Quick Start (Inference)

  1. Download the model weights

  2. Prepare data.

    • Move the downloaded weights to LeReS/Minist_Test/
    • Put the testing RGB images to LeReS/Minist_Test/test_images/. Predicted depths and reconstructed point cloud are saved under LeReS/Minist_Test/test_images/outputs
  3. Test monocular depth prediction. Note that the predicted depths are affine-invariant.

    export PYTHONPATH="<PATH to Minist_Test>"
    # run the ResNet-50
    python ./tools/test_depth.py --load_ckpt res50.pth --backbone resnet50
    # run the ResNeXt-101
    python ./tools/test_depth.py --load_ckpt res101.pth --backbone resnext101
  4. Test 3D reconstruction from a single image.

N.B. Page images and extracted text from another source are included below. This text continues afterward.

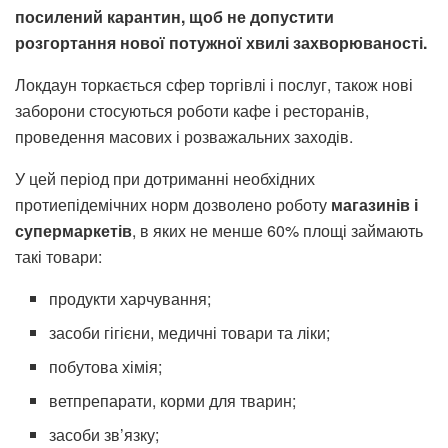
посилений карантин, щоб не допустити
розгортання нової потужної хвилі захворюваності.
Локдаун торкається сфер торгівлі і послуг, також нові
заборони стосуються роботи кафе і ресторанів,
проведення масових і розважальних заходів.
У цей період при дотриманні необхідних
протиепідемічних норм дозволено роботу
магазинів і
супермаркетів
, в яких не менше 60% площі займають
такі товари:
продукти харчування;
засоби гігієни, медичні товари та ліки;
побутова хімія;
ветпрепарати, корми для тварин;
засоби зв’язку;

    export PYTHONPATH="<PATH to Minist_Test>"
    # run the ResNet-50
    python ./tools/test_shape.py --load_ckpt res50.pth --backbone resnet50
    # run the ResNeXt-101
    python ./tools/test_shape.py --load_ckpt res101.pth --backbone resnext101

Training

  1. (Optional) Run a demo training to verify the python environment.

    cd Train/scripts
    sh train_demo.sh
    
  2. Download the training data. Please run 'download_data.sh' to achieve datasets of taskonomy, DiverseDepth, HWRSI and Holopix50k. All data are organized under the Train/datasets. The structure of all data are as follows.

    |--Train
    |   |--data
    |   |--lib
    |   |--scripts
    |   |--tools
    |   |--datasets
    |   |   |--DiverseDepth
    |   |   |   |--annotations
    |   |   |   |--depths
    |   |   |   |--rgbs
    |   |   |--taskonomy
    |   |   |   |--annotations
    |   |   |   |--depths
    |   |   |   |--rgbs
    |   |   |   |--ins_planes
    |   |   |--HRWSI
    |   |   |--Holopix50k
    
  3. Train the network. The default setting used 4 gpus. If you want to use more gpus, please set $CUDA_VISIBLE_DEVICES, such as export CUDA_VISIBLE_DEVICES=0,1,2,3,4,5,6,7. The --batchsize is the number of samples on a single gpu.

    cd Train/scripts
    sh train.sh
    
  4. Test the network on a benchmark. We provide a sample code for testing on NYU. Please download the NYU testing data test.mat for evaluation and move it to Train/datasets/test.mat. If you want to test on other benchmarks, you can follow the sample code.

    cd Train/scripts
    sh test.sh
    

BibTeX

@article{yin2022towards,
  title={Towards Accurate Reconstruction of 3D Scene Shape from A Single Monocular Image},
  author={Yin, Wei and Zhang, Jianming and Wang, Oliver and Niklaus, Simon and Chen, Simon and Liu, Yifan and Shen, Chunhua},
  journal={TPAMI},
  year={2022}
}
@inproceedings{Wei2021CVPR,
  title     =  {Learning to Recover 3D Scene Shape from a Single Image},
  author    =  {Wei Yin and Jianming Zhang and Oliver Wang and Simon Niklaus and Long Mai and Simon Chen and Chunhua Shen},
  booktitle =  {Proc. IEEE Conf. Comp. Vis. Patt. Recogn. (CVPR)},
  year      =  {2021}
}

License

This project is under a non-commercial license from Adobe Research. See the LICENSE file for details.